Are we facing a crisis of faith?

There is no doubt that in times of crisis, many people turn to religion for guidance and consolation.

Jul 17, 2021

By Fr Dr Clarence Devadass
This week I called up three people I know well who had lost a loved one to COVID-19. Just speaking to them, I could sense their inconsolable grief, and in my mind, thoughts were racing as to what to say in the awkward silence that ensued. However, I realised very quickly that silence is perhaps the best balm in such situations. In that silence, one of them remarked, ‘Why is God so cruel? What is the point of praying when all I feel at this time is a great sense of disappointment with God?’ That question caught me off guard because here was a person whose life revolved around the Church. The tone of the question in fact said more than the actual words. With all the theologising and spiritualising that could provide the perfect answer at a time like this, it is pain and grief that overwhelms people during such times of loss.

When we went into one lockdown after another, many of us complained that the inaccessibility to the Church caused a great disruption to our well-oiled Sunday routine. As the days went by, people got used to attending Mass online and may have even enjoyed the freedom to ‘attend’ Mass in any part of the world. Without a doubt, a level of comfort has set in and naturally the fear now is — will people come back to church once the churches reopen? Only time will tell if people will come back.

However, as the pandemic and lockdowns continue, there is a deeper question on the horizon – Will there be a crisis of faith? With lives being lost, job insecurities, many being driven to poverty and a future that is uncertain, will people begin to question God in their despair?

There is no doubt that in times of crisis, many people turn to religion for guidance and consolation. But with the COVID-19 pandemic resulting in physical distancing and accessibility to sacred spaces being denied, the relationship between faith and God is being challenged, especially when even the eyes of faith are becoming blurry.

Without a doubt, just as most of us have been experiencing online fatigue over these last 18 months, there is also spiritual fatigue or distress that the Church will have to deal with as we recover from this crisis. If talking to just three people who lost a dear one is any indication, then the reality on the ground may be that, for a section of our community at least, some may have lost hope and may now be having a difficult time finding meaning and purpose in what’s happening to them. Looks like we have our mission cut out for us!

Some would think that the quick fix would be to offer these people more prayer sessions and hope that things will turn around. However, the crisis of faith here is closely tied to a crisis of meaning, and part of this search for meaning is wondering where God fits in.

In the words of Victor Frankl, “Life never ceases to have meaning; even suffering ceases to be suffering at the moment it finds a meaning” (Man’s Search for Meaning). In the midst of this great “suffering”, we need to find meaning in our relationship with God, especially when faith is stripped of its access to time-honoured practices, churches and the living community. It is our relationship with God that is now put to the test. Perhaps, when we come back to communal celebrations (whenever that may be), each of us will bring a new meaning and be open to the fact that it might be something very different from what it has been for us before.

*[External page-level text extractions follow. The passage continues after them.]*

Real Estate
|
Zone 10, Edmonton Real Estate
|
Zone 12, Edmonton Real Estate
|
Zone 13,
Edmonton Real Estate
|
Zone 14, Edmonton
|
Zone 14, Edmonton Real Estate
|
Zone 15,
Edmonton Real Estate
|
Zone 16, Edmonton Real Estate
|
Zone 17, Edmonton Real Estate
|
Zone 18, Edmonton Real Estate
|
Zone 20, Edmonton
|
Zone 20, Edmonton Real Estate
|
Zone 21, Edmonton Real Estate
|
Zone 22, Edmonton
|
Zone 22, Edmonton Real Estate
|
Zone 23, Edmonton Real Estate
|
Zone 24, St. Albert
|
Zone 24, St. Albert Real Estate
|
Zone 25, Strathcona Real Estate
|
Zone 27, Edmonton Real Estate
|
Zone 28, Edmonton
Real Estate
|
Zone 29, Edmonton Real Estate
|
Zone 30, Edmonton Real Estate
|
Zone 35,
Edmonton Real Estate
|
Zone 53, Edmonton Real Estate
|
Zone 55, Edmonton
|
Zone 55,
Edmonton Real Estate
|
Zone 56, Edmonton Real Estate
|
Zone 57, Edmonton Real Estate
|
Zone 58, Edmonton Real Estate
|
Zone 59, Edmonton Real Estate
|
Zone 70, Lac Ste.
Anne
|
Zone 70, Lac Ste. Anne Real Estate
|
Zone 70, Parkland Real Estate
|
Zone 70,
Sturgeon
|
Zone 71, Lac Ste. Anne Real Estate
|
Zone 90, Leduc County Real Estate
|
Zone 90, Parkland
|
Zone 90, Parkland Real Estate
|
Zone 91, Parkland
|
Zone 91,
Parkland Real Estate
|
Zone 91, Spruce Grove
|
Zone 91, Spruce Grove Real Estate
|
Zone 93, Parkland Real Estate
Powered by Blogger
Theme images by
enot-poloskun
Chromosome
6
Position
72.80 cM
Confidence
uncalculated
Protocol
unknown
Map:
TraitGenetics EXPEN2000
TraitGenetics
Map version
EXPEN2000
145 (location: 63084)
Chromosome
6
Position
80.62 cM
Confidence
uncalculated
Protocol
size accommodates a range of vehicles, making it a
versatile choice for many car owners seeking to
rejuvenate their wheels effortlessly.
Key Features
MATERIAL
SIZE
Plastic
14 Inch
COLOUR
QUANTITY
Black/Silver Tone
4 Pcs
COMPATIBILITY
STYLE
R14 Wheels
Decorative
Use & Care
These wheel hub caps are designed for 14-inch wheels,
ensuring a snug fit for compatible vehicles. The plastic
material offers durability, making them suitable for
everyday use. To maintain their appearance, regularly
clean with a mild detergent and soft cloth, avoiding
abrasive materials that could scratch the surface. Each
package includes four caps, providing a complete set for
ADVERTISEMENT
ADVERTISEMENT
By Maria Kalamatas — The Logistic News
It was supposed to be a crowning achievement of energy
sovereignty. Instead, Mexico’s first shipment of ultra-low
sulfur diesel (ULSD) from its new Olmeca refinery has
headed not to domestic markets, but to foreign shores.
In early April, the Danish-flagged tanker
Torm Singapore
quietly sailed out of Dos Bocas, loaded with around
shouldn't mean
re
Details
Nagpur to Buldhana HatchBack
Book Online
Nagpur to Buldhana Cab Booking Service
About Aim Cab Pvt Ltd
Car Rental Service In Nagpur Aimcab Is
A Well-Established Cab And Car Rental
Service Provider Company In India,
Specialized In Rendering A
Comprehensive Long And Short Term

Perhaps a crisis of faith, void of the crutches that we have been used to, is indeed much needed so that we can get back to the core of what it means to be a disciple of Jesus. We may be in a place which feels almost like a loss of faith or a regression to thoughts that may not even be considered Christian, but let us be mindful of these words of St Teresa of Avila:

Let nothing disturb you,
Let nothing frighten you,
All things are passing;
God only is changeless.
Patience gains all things.
Who has God wants nothing.
God alone suffices.

(A diocesan priest of the Archdiocese of Kuala Lumpur, Fr Dr Clarence Devadass is currently the Director of the Catholic Research Centre, Malaysia and the Editor of the magazine Catholic Asian News.)